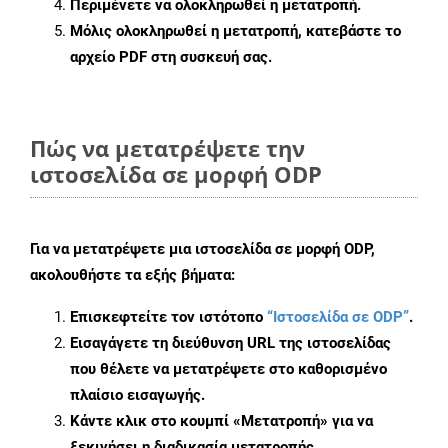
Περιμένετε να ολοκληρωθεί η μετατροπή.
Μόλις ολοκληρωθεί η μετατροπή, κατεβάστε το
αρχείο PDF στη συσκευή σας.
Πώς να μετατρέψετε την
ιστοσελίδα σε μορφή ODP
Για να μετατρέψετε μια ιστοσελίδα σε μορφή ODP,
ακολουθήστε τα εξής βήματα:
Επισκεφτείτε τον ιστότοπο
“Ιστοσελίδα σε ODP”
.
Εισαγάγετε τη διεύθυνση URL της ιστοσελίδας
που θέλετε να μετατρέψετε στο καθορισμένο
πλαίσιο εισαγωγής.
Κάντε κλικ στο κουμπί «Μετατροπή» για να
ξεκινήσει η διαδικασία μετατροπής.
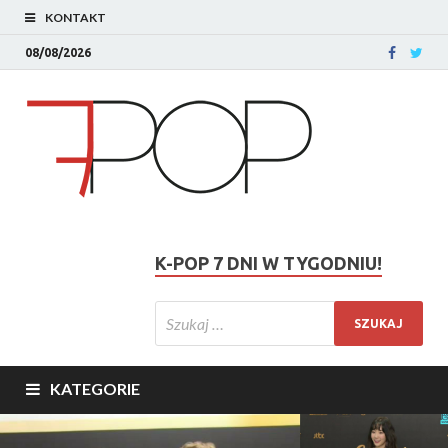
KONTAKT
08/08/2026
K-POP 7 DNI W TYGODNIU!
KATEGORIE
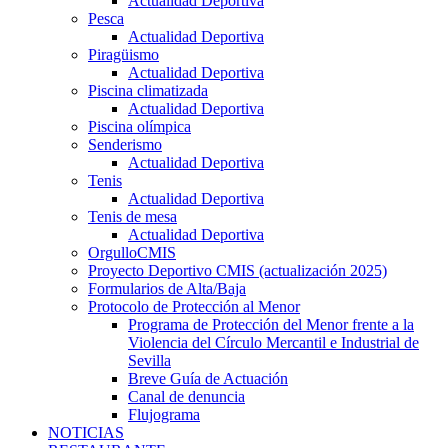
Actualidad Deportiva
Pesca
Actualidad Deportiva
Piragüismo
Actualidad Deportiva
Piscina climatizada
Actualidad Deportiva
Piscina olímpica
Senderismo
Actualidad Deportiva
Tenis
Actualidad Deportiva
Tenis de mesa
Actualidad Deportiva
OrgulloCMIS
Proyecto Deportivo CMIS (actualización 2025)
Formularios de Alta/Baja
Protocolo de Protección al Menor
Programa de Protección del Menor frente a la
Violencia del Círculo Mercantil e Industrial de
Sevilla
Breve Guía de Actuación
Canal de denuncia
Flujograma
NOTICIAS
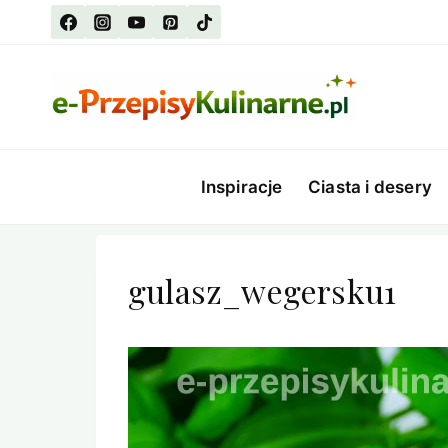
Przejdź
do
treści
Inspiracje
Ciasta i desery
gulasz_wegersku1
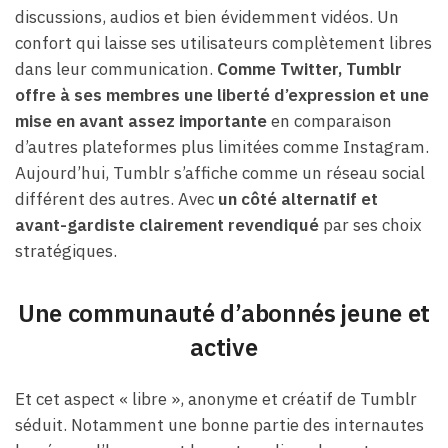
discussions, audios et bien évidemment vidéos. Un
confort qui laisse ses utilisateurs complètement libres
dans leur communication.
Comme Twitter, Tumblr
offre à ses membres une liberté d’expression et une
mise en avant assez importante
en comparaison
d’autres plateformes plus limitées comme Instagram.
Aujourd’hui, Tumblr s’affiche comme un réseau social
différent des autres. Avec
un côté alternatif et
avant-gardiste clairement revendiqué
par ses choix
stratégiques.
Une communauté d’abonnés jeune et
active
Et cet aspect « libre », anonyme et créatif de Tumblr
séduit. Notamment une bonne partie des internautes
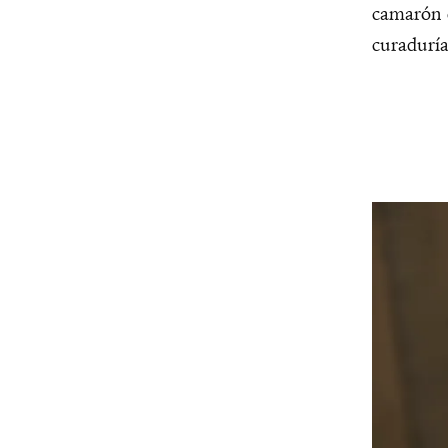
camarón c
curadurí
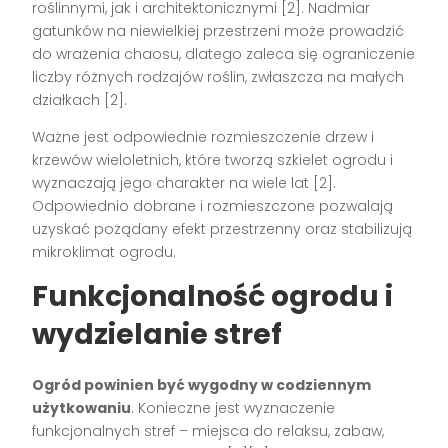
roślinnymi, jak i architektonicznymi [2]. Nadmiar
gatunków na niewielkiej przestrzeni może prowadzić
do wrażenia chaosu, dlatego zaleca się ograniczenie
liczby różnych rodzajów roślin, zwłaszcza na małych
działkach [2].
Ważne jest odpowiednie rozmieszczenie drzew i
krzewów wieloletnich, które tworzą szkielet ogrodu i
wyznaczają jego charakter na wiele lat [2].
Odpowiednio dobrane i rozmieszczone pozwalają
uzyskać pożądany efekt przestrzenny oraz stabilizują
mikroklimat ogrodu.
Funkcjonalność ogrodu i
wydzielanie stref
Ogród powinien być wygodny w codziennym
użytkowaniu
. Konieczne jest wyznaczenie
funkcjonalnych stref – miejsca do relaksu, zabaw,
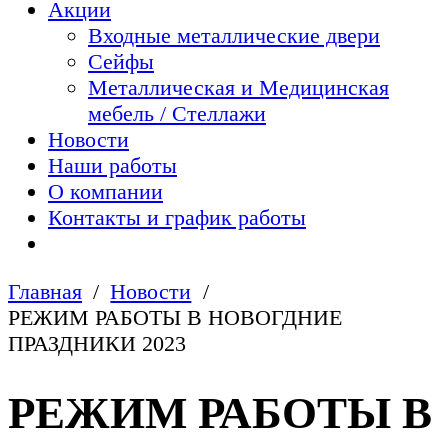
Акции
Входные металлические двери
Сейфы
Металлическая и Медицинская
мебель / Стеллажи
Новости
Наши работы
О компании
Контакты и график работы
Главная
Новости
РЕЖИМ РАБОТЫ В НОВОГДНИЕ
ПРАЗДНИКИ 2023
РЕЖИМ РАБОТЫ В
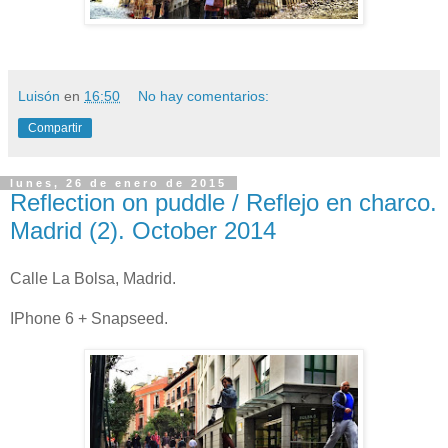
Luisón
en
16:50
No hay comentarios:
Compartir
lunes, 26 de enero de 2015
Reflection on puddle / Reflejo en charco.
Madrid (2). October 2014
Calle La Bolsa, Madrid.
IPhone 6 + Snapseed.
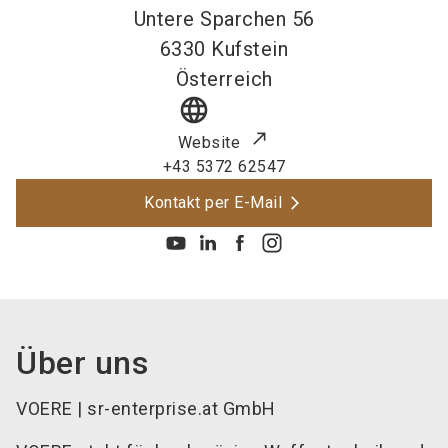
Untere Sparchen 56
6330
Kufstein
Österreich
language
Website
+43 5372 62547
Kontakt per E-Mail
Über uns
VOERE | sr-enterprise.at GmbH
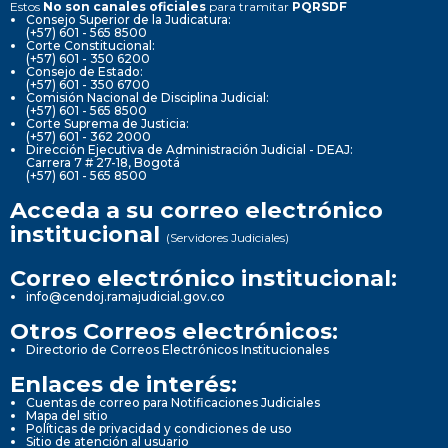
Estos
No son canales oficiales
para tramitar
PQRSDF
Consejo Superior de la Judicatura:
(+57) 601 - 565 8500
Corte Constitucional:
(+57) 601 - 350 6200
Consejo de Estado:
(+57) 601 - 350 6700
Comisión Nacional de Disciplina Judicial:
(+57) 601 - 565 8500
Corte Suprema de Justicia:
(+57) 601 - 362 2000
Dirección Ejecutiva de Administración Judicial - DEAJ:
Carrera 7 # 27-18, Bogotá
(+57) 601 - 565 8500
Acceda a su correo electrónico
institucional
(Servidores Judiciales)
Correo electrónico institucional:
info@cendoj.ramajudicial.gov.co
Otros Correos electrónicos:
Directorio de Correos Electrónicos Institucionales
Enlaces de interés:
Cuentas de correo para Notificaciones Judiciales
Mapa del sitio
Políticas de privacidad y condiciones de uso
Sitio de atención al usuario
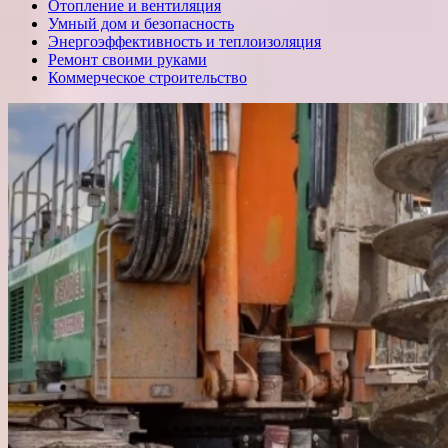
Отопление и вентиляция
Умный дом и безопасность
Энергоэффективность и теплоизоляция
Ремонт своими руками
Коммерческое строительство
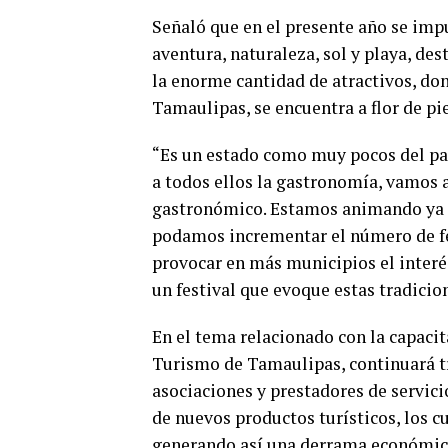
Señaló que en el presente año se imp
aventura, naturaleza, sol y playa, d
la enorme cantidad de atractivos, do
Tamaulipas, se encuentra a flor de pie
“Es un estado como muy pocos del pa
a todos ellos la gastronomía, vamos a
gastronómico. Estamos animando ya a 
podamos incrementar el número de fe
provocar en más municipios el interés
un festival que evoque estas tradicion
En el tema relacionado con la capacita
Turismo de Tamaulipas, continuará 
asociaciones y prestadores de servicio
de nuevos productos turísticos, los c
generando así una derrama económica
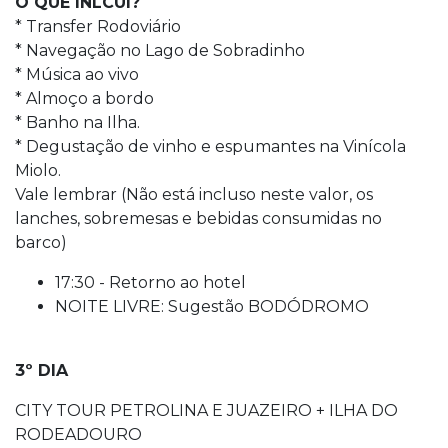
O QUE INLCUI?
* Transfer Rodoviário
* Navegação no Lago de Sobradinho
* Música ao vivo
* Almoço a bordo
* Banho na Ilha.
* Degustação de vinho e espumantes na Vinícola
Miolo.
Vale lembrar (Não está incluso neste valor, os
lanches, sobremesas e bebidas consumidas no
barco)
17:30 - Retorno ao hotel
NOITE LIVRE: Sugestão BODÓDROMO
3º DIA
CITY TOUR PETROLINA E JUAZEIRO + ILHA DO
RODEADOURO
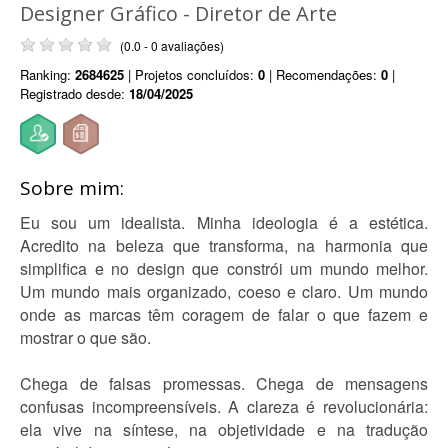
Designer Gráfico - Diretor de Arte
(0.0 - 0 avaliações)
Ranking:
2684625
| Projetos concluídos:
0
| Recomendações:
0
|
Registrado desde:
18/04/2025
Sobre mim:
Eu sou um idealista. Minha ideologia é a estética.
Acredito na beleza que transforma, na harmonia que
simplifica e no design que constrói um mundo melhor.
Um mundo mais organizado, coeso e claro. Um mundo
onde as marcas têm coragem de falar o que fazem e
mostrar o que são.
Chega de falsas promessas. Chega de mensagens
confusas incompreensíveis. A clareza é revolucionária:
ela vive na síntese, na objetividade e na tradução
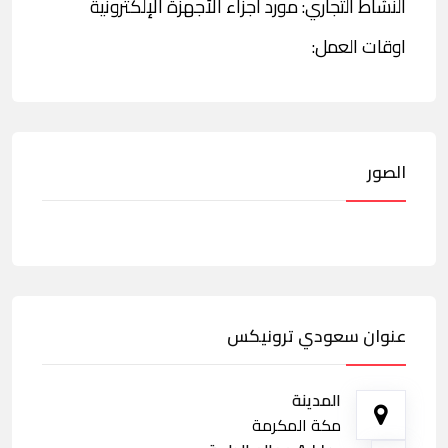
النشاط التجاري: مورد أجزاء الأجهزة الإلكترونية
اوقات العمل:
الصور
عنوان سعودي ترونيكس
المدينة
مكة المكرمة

------------

TASK DETAILS: Where a line in the records above contains the word "interés", include it in the count; state the total and nothing more.

RESULT FOR THIS TASK: 2